Over the years, Fleming said she has made below-ground improvements, as well as above-ground improvements, adding amenities like the larger camp store, cafe, basketball courts, rustic camping cabins and cozy cabins with their own bathrooms.
“We also went from a small pool to a bigger little pool to the big 50-foot-by-75-foot pool next to the camp store,” she said.
When the weather permits, her three big macaws — a blue-footed Amazon, a little gray and a little cockatoo — stand in outdoor cages to greet campers.
“They all talk and when you walk past you’ll hear: “Hello, watcha doing?’ ” she said.
Fleming also has plans to build a water playground, or splash park, that children can play in with their families. She wanted to construct the park this spring so it would open in time for the camping season, but was met with roadblocks from the township because her property lies in three different zones. The township recently rectified that when it revised its land use ordinances.

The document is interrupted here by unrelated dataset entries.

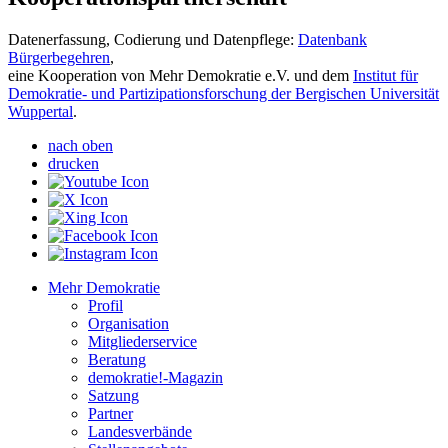
Datenerfassung, Codierung und Datenpflege:
Datenbank
Bürgerbegehren
,
eine Kooperation von Mehr Demokratie e.V. und dem
Institut für
Demokratie- und Partizipationsforschung der Bergischen Universität
Wuppertal
.
nach oben
drucken
Mehr Demokratie
Profil
Organisation
Mitgliederservice
Beratung
demokratie!-Magazin
Satzung
Partner
Landesverbände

The canoe and kayak rental and canoe livery service started in 1978 and continues today, she said.
On a good summer weekend, there could be 500 people in the park, Fleming said, adding that her business is a five-month seasonal business.
Fleming said she considers camping to be not only a less expensive way to vacation, but a better way to go on vacation.
“Parents and kids seem to interact more and the family get to enjoy time together instead of going their separate ways,” she said.
And she said she has noticed a new trend: “People my age who chose to buy a motorhome, give up their stuff and float (travel) for awhile.”
With 20 employees helping her, Fleming said she gives families an opportunity to “make memories.”
“We have Banjo Bob on the hayride and roast marshmallows and tell scary stories, and sometimes bad jokes,” she said.
The opening weekend is April 25 and canoe trips continue through Oct. 18.